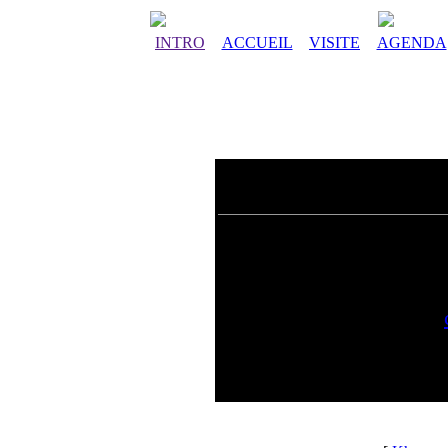
INTRO
ACCUEIL
VISITE
AGENDA
Vous souhaitez ajouter 
Pour télécharger
Si vous souhaitez fair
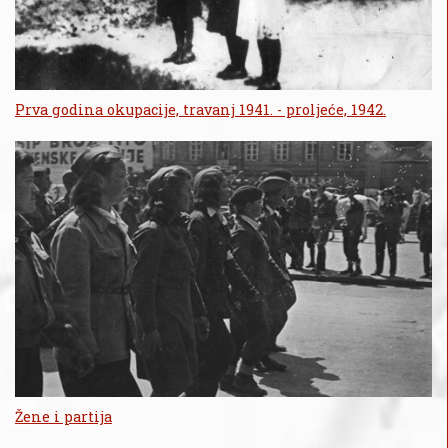
Prva godina okupacije, travanj 1941. - proljeće, 1942.
Žene i partija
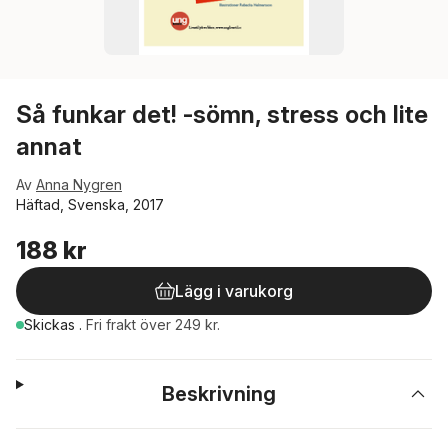
Så funkar det! -sömn, stress och lite
annat
Av
Anna Nygren
Häftad, Svenska, 2017
188 kr
Lägg i varukorg
Skickas
.
Fri frakt över 249 kr.
Beskrivning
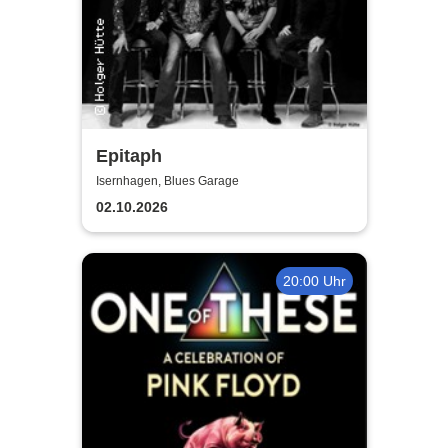
Epitaph
Isernhagen, Blues Garage
02.10.2026
20:00 Uhr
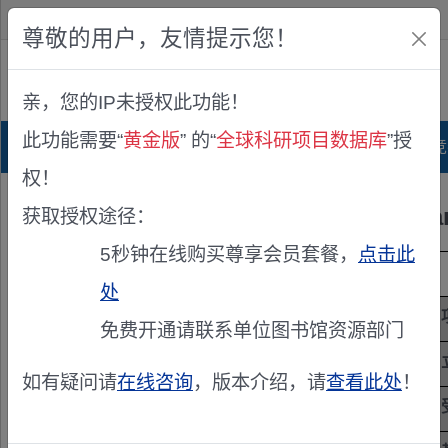
欢迎您！
IP:216.73.216.243
尊敬的用户，友情提示您！
公众版
亲，您的IP未授权此功能！
查看说明
此功能需要“
黄金版
” 的“
全球科研项目数据库
”授
首页
科研项目库
项目指南库
奖项竞
权！
Исследован
获取授权途径：
5秒钟在线购买尊享会员套餐，
点击此
项目来源
俄罗斯基础研究基金(RFBR)
处
项目主持人
Цыранов С.Н.
免费开通请联系单位图书馆资源部门
立项年度
2010
如有疑问请
在线咨询
，版本介绍，请
查看此处
！
研究期限
未知 / 未知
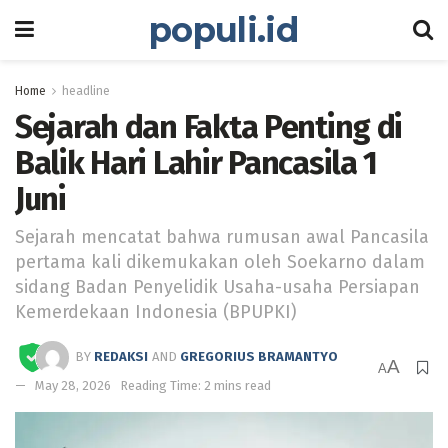
populi.id
Home
headline
Sejarah dan Fakta Penting di
Balik Hari Lahir Pancasila 1
Juni
Sejarah mencatat bahwa rumusan awal Pancasila
pertama kali dikemukakan oleh Soekarno dalam
sidang Badan Penyelidik Usaha-usaha Persiapan
Kemerdekaan Indonesia (BPUPKI)
BY
REDAKSI
AND
GREGORIUS BRAMANTYO
A
A
May 28, 2026
Reading Time: 2 mins read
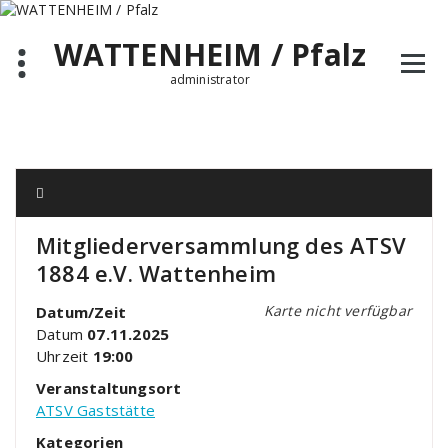
Zum
Inhalt
WATTENHEIM / Pfalz
springen
administrator
Mitgliederversammlung des ATSV
1884 e.V. Wattenheim
Karte nicht verfügbar
Datum/Zeit
Datum
07.11.2025
Uhrzeit
19:00
Veranstaltungsort
ATSV Gaststätte
Kategorien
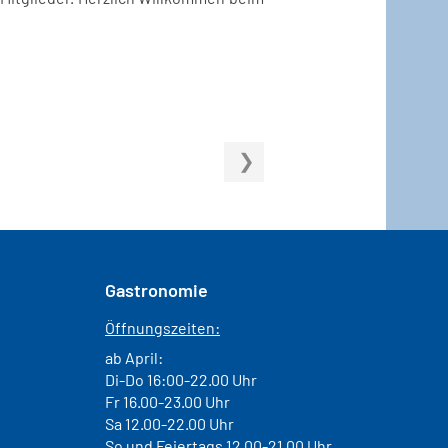
Gastronomie
Öffnungszeiten:
ab April:
Di-Do 16:00-22.00 Uhr
Fr 16.00-23.00 Uhr
Sa 12.00-22.00 Uhr
So und Feiertags 12.00-21.00 Uhr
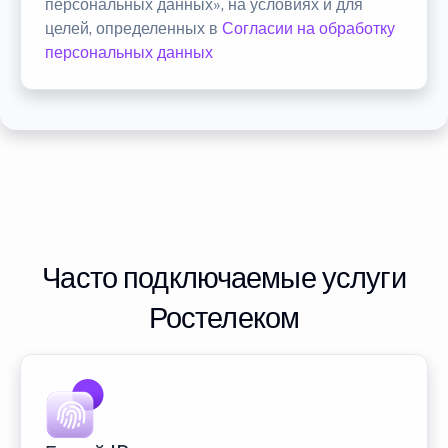
персональных данных», на условиях и для
целей, определенных в
Согласии на обработку
персональных данных
Часто подключаемые услуги
Ростелеком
○ ○ ○ ○
WORK TO BE COMPLETED = The data above must be given back verbatim, minus its images.

ANSWER BOX =
INTRO
ACCUEIL
VISITE
AGENDA
Vous souhaitez ajouter 
Pour télécharger
Si vous souhaitez fair
Prva godina okupacije, travanj 1941. - proljeće, 1942.
Žene i partija
Så funkar det! -sömn, stress och lite
annat
Av
Anna Nygren
Häftad, Svenska, 2017
188 kr
Lägg i varukorg
Skickas
.
Fri frakt över 249 kr.
Beskrivning
Epitaph
Isernhagen, Blues Garage
02.10.2026
20:00 Uhr
欢迎您！
IP:216.73.216.243
尊敬的用户，友情提示您！
公众版
亲，您的IP未授权此功能！
查看说明
此功能需要“
黄金版
” 的“
全球科研项目数据库
”授
首页
科研项目库
项目指南库
奖项竞
权！
Исследован
获取授权途径：
5秒钟在线购买尊享会员套餐，
点击此
项目来源
俄罗斯基础研究基金(RFBR)
处
项目主持人
Цыранов С.Н.
免费开通请联系单位图书馆资源部门
立项年度
2010
如有疑问请
在线咨询
，版本介绍，请
查看此处
！
研究期限
未知 / 未知
populi.id
Home
headline
Sejarah dan Fakta Penting di
Balik Hari Lahir Pancasila 1
Juni
Sejarah mencatat bahwa rumusan awal Pancasila
pertama kali dikemukakan oleh Soekarno dalam
sidang Badan Penyelidik Usaha-usaha Persiapan
Kemerdekaan Indonesia (BPUPKI)
BY
REDAKSI
AND
GREGORIUS BRAMANTYO
A
A
May 28, 2026
Reading Time: 2 mins read
Zum
Inhalt
WATTENHEIM / Pfalz
springen
administrator
Mitgliederversammlung des ATSV
1884 e.V. Wattenheim
Karte nicht verfügbar
Datum/Zeit
Datum
07.11.2025
Uhrzeit
19:00
Veranstaltungsort
ATSV Gaststätte
Kategorien
Gastronomie
Öffnungszeiten:
ab April:
Di-Do 16:00-22.00 Uhr
Fr 16.00-23.00 Uhr
Sa 12.00-22.00 Uhr
So und Feiertags 12.00-21.00 Uhr
персональных данных», на условиях и для
целей, определенных в
Согласии на обработку
персональных данных
Часто подключаемые услуги
Ростелеком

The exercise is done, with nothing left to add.